Part 11 : Dark Memory

Udara malam yang menusuk kulit hingga sampai ke ubun-ubun, memasuki sebuah rumah berlantai porselen putih yang kini pintunya dibiarkan terbuka.

Angin malam yang terus berhembus dan kilatan cahaya petir yang melintas di langit menandakan jika akan turunnya hujan.

Simon Maxwell, nama pria yang memiliki rumah dengan pintu terbuka tadi.
Kekehan pelan lolos dari mulutnya, kemudian tergantikan dengan tawanya yang menyeramkan.
Kakinya yang tak mengenakan alas apapun, kini menapaki dan merasakan darah pekat yang kini membanjiri lantai putihnya.

Dia berjalan menghampiri mayat yang dihabisinya sekitar 10 menit lalu dengan gergaji mesinnya.
Tangannya bergerak meraih sebuah kepala yang sudah putus kemudian menjinjing kepala tersebut.

Simon mengangkat kepala itu menghadap tepat ke depan wajahnya.

"Halo Miranda sayang." Dia terkekeh lagi, lalu menyentuh mata Miranda yang masih terbuka. Jelas sekali mata wanita itu tersirat penuh ketakutan dan menatapnya dalam.

"Kenapa memandangku seperti itu, heh? Ck, sudah mati pun kau masih saja menunjukkan mata hijau indahmu."
Simon mengusap wajah yang ada di depannya dari atas hingga bawah, membuat mata Miranda yang tadinya terbuka kini tertutup untuk selamanya.

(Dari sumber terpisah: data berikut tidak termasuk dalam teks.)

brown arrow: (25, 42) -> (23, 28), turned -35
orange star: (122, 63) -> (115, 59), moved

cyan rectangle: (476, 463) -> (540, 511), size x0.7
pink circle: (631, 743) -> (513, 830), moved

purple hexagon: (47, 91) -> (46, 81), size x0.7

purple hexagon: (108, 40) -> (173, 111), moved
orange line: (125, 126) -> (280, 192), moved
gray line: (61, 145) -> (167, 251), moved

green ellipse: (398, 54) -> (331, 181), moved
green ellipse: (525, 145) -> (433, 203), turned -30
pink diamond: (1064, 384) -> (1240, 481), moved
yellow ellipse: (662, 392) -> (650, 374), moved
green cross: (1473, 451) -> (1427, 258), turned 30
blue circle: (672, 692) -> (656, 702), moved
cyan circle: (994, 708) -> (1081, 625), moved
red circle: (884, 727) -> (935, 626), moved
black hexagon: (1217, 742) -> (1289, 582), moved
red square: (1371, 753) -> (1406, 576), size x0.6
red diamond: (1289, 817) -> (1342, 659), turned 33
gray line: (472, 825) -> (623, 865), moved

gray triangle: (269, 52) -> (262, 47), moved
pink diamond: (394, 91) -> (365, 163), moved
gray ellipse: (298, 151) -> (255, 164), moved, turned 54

"Ayah, a-ayah sudah membunuh Ibu!"
Teriak seorang bocah laki-laki berusia sepuluh tahun yang kini keluar dari persembunyiannya pada tembok di dekat Simon berada.

"Oh anak ayah yang pintar, jadi kau mengintip ya? Perlu diketahui nak, ayah tak membunuh ibumu, ayah hanya mengantarkannya di surga, hahahaha."
Tawa Simon memenuhi ruangan itu, membuat bocah yang memiliki mata yang sama dengannya memandang benci kepada Simon.

"Ayah bohong! Ayah pembunuh! Ayah sudah membunuh Ibu-ku! Aku benci ayah, aku sangat benci!"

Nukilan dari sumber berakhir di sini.